WebPT avoided part of that trap because the company originated from actual clinic operations rather than abstract market mapping exercises. Turns out people trust software more when it understands what their Tuesday afternoon actually looks like. That founder-led operational credibility remains one of WebPT’s strongest advantages inside the broader healthcare SaaS market.
Why Hiring Momentum Signals Market Demand
WebPT continues hiring across engineering, product, operations, customer success, sales, and revenue-focused functions. That hiring activity is not just a recruiting story. It is a demand signal. Enterprise healthcare buyers are consolidating vendors while simultaneously demanding more integrated operational tooling. Clinics increasingly want scheduling, billing, engagement, analytics, compliance, and documentation connected inside unified systems instead of stitched together through fragile integrations that fail the second one vendor updates an API at 2 AM.
The broader enterprise software market is moving similarly. Vertical SaaS companies with operational depth are gaining leverage while shallow point solutions face margin pressure and customer fatigue.
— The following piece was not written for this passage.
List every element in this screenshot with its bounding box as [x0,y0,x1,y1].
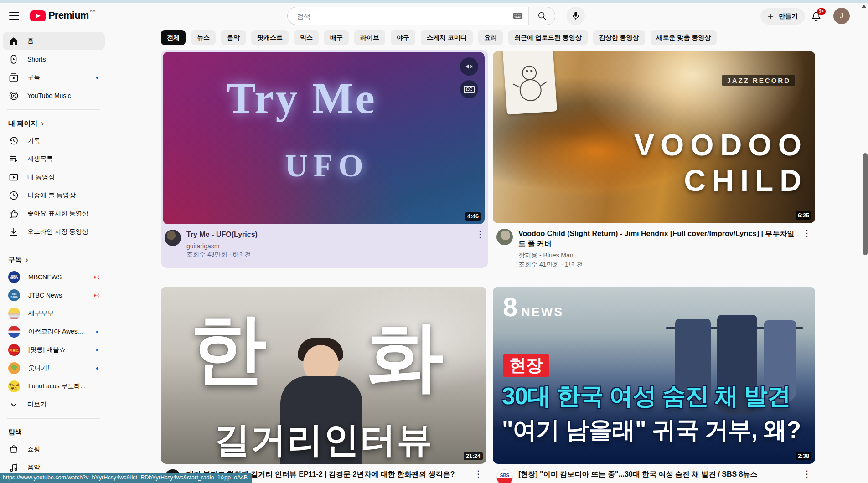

Infrastructure is becoming emotionally valuable again. That sounds dramatic until you watch a healthcare office survive payer complexity using software held together like an old folding chair one argument away from collapse.
What WebPT Signals About Healthcare Software
WebPT reflects a broader market shift toward vertical operational intelligence. The last decade rewarded companies that aggregated users quickly. The next decade may reward companies that understand workflow reality deeply enough to become indispensable infrastructure within specific industries. That distinction matters.
Healthcare operators increasingly prefer software providers that understand reimbursement logic, compliance structures, documentation nuance, scheduling complexity, and operational economics simultaneously. Generic systems struggle with that depth. WebPT’s trajectory also reinforces a larger truth inside enterprise software: specialization compounds. The deeper a company embeds into operational workflows, the harder it becomes to replace. Switching costs stop being technical and start becoming organizational, behavioral, and financial.
That is infrastructure power. Not flashy power. Durable power. The kind investors notice long before the broader market catches up.
Frequently Asked Questions
What is WebPT?
WebPT is a Phoenix-based healthcare software company providing outpatient rehab EMR and practice management software for physical therapy, occupational therapy, and speech-language pathology clinics.
Who founded WebPT?
WebPT was founded in 2008 by physical therapist Heidi Jannenga and technologist Brad Jannenga.
Who is the current CEO of WebPT?
Andrea Facini is listed as the current CEO of WebPT.
What does WebPT’s platform include?
WebPT provides documentation, scheduling, billing, analytics, patient engagement, outcomes tracking, revenue cycle management, and rehab-focused operational software.
What is Practice Experience Management?
Practice Experience Management refers to integrated healthcare operational software covering documentation, scheduling, billing, analytics, engagement, and revenue workflows.
What markets does WebPT serve?
WebPT primarily serves outpatient rehab therapy providers including PT, OT, and SLP clinics across the United States.
Who invested in WebPT?
WebPT received backing from Canal Partners, Battery Ventures, and Warburg Pincus.
Why does WebPT matter in healthcare software?
WebPT represents the rise of vertically specialized healthcare infrastructure platforms built around deep operational workflows instead of generalized EMR systems.